Anxiety and stress as vaccine shortfall hits Africas inoculation drive

Anxiety and stress as vaccine shortfall hits Africas inoculation drive

After a stressful year working as a doctor at Kenya’s largest public hospital in the midst of the COVID-19 pandemic, Ngala Mwendwa got his first dose of the AstraZeneca vaccine in March and breathed a sigh of relief.

The Indian-manufactured shot was supplied by COVAX, a global vaccine initiative that’s been a lifeline for poor African nations. But with India now engulfed in its own crisis, Mwendwa has no idea when he will get his second dose.

“It’s just the way we are disadvantaged as a third world country,” he told Reuters after a shift in Kenyatta National Hospital’s paediatric intensive care ward. “It’s scary.”

Before it was hit by the world’s highest numbers of daily infections, India had been vital to global vaccination efforts.

Its Serum Institute of India (SII), the world’s biggest producer of the AstraZeneca vaccine, was the cornerstone of COVAX’s supply chain.

But sources told Reuters this week that India’s vaccine exports, halted in March, are unlikely to resume until at least October as it diverts shots for domestic use. SII subsequently said it would restart exports by year’s end.

Between February and May, Africa received just 18.2 million of the 66 million doses expected through COVAX. The GAVI Vaccine Alliance hopes deliveries can resume in the third quarter of this year.

That’s left millions of Africans, who have received a first dose of AstraZeneca, in limbo.

“The anxiety and stress is definitely there,” said Mwendwa, who lost his mentor – a surgeon – and several friends to the pandemic last year. “Back to square one.”

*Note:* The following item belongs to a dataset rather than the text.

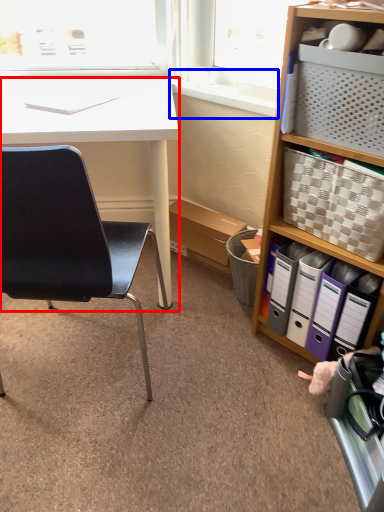 Question: Which of the following is the farthest to the observer, desk (highlighted by a red box) or window sill (highlighted by a blue box)?

Choices:
 (A) desk
 (B) window sill

Answer: (B)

Africa’s dilemma highlights the vast inequality between rich nations, who were able to corner vaccine supplies early on, and poor countries dependent upon COVAX and donations.

To date, some 1.53 billion doses have been administered globally, but only around 1% of them in Africa, according to the World Health Organization (WHO).

Most of Africa’s 1.3 billion people have had no access to vaccines at all. The United States, meanwhile, has lifted its mask mandate, and this week France and Austria resumed serving customers at cafes, restaurants and beer gardens.

“As people living in richer countries hit the reset button this summer and their lives start to look normal, in Africa our lives will stay on hold,” Matshidiso Moeti, the WHO’s Regional Director for Africa, said on Thursday. “This is unjust.”

‘A PERFECT STORM’

The Indian export freeze now risks further deepening the chasm between rich and poor by undermining the meagre progress African nations had made in recent months.

According to the WHO, eight African countries have used 100% of the doses they received via COVAX, effectively halting their inoculation drives since those shots made up the bulk of their supplies. Others are running low.

Of COVAX doses already administered in Africa, around 80% were first doses of AstraZeneca’s two-shot vaccine.

Most countries have either already reached the 12-week interval recommended between doses or will do so by mid-June. A minimum of 20 million doses are needed to deliver second doses by the end of June, with 5 million needed in July.

A deal with Johnson & Johnson to supply Africa with 400 million vaccine doses beginning in the third quarter of this year and running through 2022 should help.

China has also donated doses of its two leading vaccines to African governments.

And this week U.S. President Joe Biden said his government would send millions of unused vaccine doses abroad by the end of June, though Reuters reported on Thursday it is considering prioritising countries within its own hemisphere.

Africa, luckily, has so far avoided outbreaks on the scale seen in the United States, parts of Europe and now India.

But as long as vaccination rates are low, it remains vulnerable, said OB Sisay, senior COVID-19 advisor at the Tony Blair Institute for Global Change, a London-based think tank.

“We have a perfect storm. If we do not get further vaccines coming onto the continent and increase the rate at which we are vaccinating people, we could see a more virulent strain taking over on the continent,” he said.

That is not just a problem for Africa, if new mutations prove resistant to current vaccines, say experts like Tolbert Nyenswah, senior research associate of International Health at the Johns Hopkins Bloomberg School of Public Health.

“Everybody is at risk globally once Africa and other parts of the world are left behind,” he said.